European broadcasters use the service-compatible format to deliver HDTV, and supported it for delivery of 3DTV. Broadcasters in the United States are in the meantime dealing with headwinds in the form of the National Broadband Plan, which calls for opening 40 percent of the TV spectrum for wireless broadband.
Nonetheless, said the NAB’s Art Allison, “terrestrial transmission is here to stay,” in the form of HDTV, HD Radio, multicasting and Mobile DTV. Interactivity is on the horizon. Allison said the ATSC standard for non-real-time file transfer services is expected “any day.” The body is also working on advanced codecs, ’Net-connectivity in TVs, content protection and . . . broadcast 3DTV!
Jim DeFilippis of Fox also gave broadcasting a general shout-out. Addressing the federal campaign to relieve broadcasters of spectrum, he proposed a “new metric” for determining spectrum efficiency: “Viewers per hertz.”
“There’s a notion broadcasters are spectrum hogs,” he said. “Broadcasting can provide approximately 1 viewer/Hz. LTE proposes using 10 MHZ for 1,500 viewers, or 150 microviewers.”
The metric proved popular in a ballroom full of engineers.
DeFilippis later said Fox is focusing on launching Mobile DTV this year in 20 TV markets “with a MCV ATSC Mobile DTV signal.” MCV being Mobile Content Venture, the consortium of networks and TV station groups promoting the platform. Fox will launch Mobile with a simulcast of the main channel, and set aside bandwidth for possible new services.

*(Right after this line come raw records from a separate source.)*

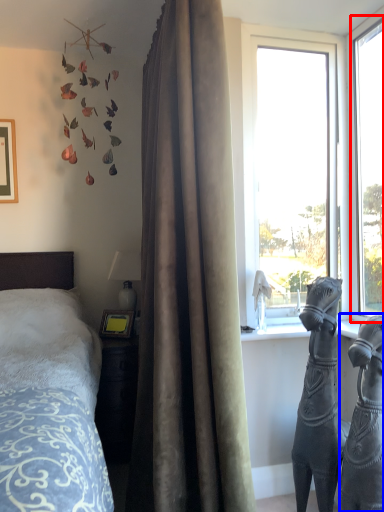 Question: Which of the following is the farthest to the observer, window (highlighted by a red box) or sculpture (highlighted by a blue box)?

Choices:
 (A) window
 (B) sculpture

Answer: (A) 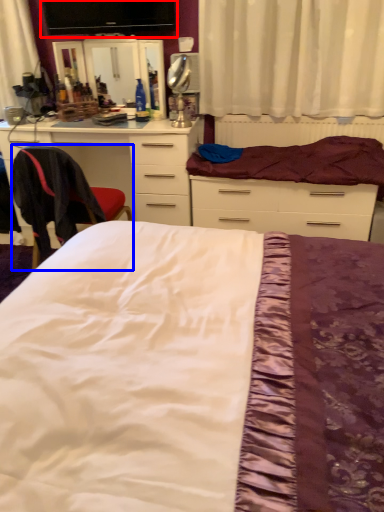 Question: Which object appears farthest to the camera in this image, computer monitor (highlighted by a red box) or chair (highlighted by a blue box)?

Choices:
 (A) computer monitor
 (B) chair

Answer: (A) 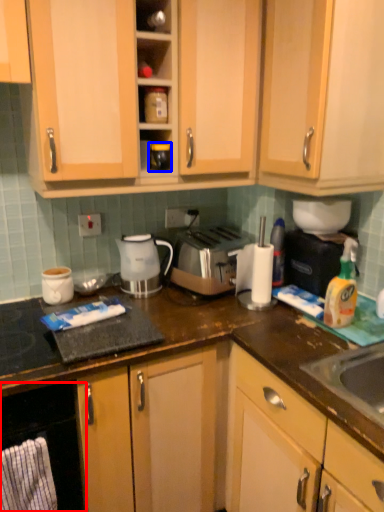 Question: Which object appears closest to the camera in this image, oven (highlighted by a red box) or appliance (highlighted by a blue box)?

Choices:
 (A) oven
 (B) appliance

Answer: (A) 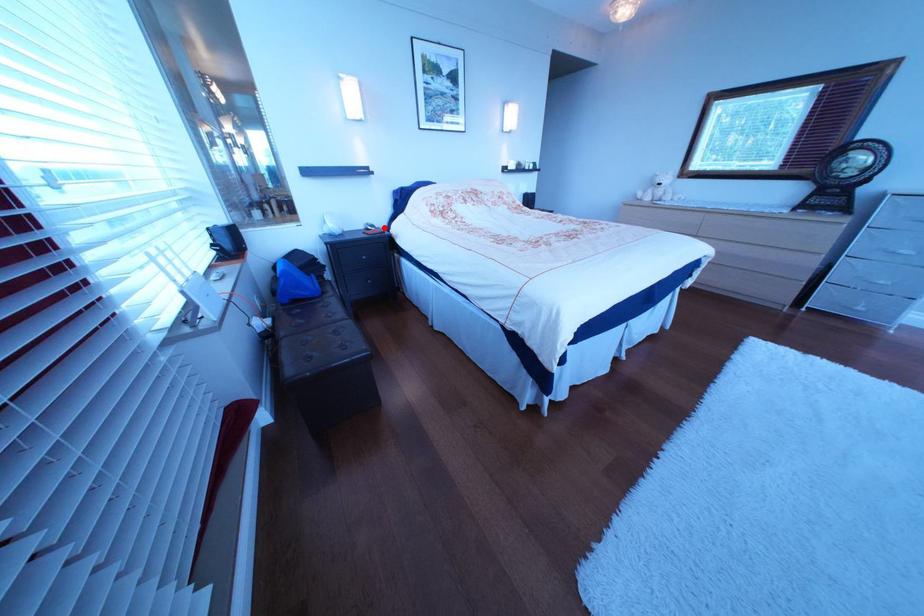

Mark Ruston of Roundbox rounded up Mobile DTV during the panel session. He said that content rights were still being worked out for the platform, but that agreements were being reached. PBS’s Jim Kutzner said three public stations are on the air with mobile signals and another 20 would be up by mid-2011. NBC’s Jim Starzynski said the network had 10 owned-and-operated stations on the air as well as five Telemundos. CBS’s approach to new platforms is measured, or rather, it must be.
“For alternative distribution, if CBS can authenticate the audience, it will participate,” the network’s Robert Seidel said. “We do not give our content away.”